> PROBLEM REQUIREMENTS
Repeat precisely the span of lines below that opens with the line containing "This, I daresay, is" and closes with the line containing "struggling with demand.", both included.
::::
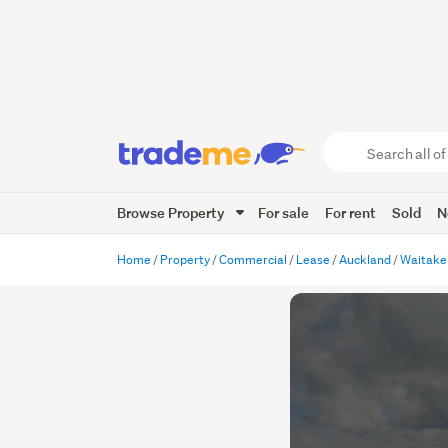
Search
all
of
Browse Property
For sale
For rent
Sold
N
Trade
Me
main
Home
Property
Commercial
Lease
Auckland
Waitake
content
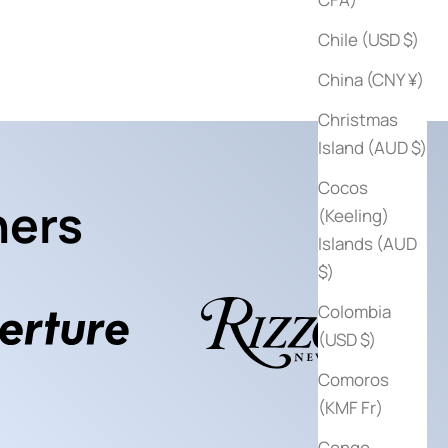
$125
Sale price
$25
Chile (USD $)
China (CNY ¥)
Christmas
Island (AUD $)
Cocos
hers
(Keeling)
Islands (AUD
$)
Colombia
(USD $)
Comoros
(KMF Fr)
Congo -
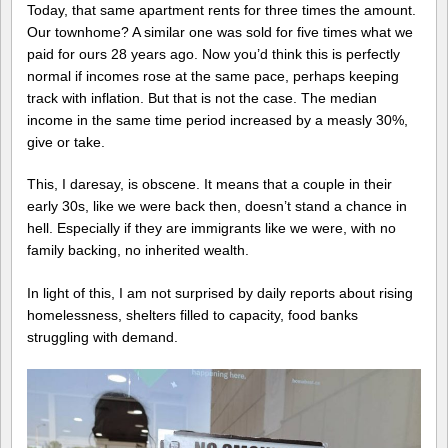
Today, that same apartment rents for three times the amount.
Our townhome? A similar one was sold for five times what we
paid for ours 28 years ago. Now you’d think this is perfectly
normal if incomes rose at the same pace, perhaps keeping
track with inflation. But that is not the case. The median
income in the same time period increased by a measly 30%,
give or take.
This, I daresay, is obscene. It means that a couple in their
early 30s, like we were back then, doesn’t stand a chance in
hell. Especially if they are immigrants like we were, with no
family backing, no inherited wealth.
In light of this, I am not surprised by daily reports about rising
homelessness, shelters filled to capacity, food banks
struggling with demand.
::::
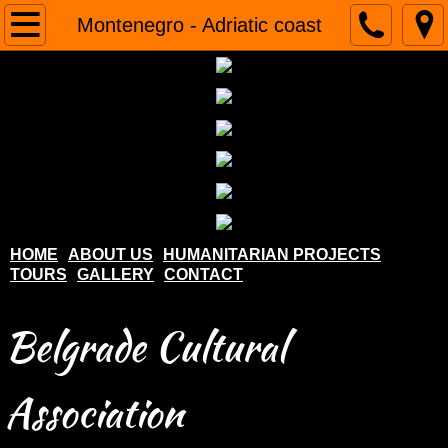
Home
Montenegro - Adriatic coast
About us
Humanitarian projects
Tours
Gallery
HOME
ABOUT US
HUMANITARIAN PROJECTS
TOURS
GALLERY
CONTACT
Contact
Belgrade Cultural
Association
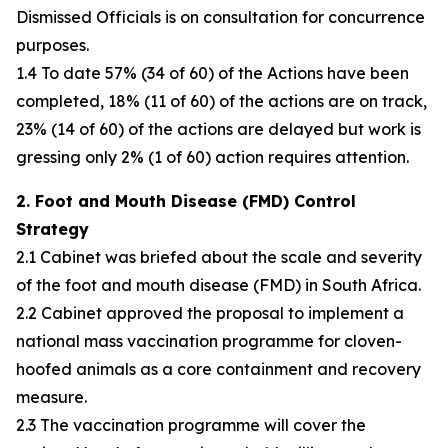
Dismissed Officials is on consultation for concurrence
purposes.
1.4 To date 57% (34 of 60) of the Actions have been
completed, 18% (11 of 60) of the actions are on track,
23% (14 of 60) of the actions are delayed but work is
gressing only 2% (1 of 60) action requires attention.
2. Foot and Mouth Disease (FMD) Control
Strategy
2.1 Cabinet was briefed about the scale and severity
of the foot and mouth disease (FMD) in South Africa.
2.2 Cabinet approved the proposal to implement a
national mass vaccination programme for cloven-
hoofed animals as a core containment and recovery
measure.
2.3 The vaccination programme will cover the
::::
> TASK RESULT
This, I daresay, is obscene. It means that a couple in their
early 30s, like we were back then, doesn’t stand a chance in
hell. Especially if they are immigrants like we were, with no
family backing, no inherited wealth.
In light of this, I am not surprised by daily reports about rising
homelessness, shelters filled to capacity, food banks
struggling with demand.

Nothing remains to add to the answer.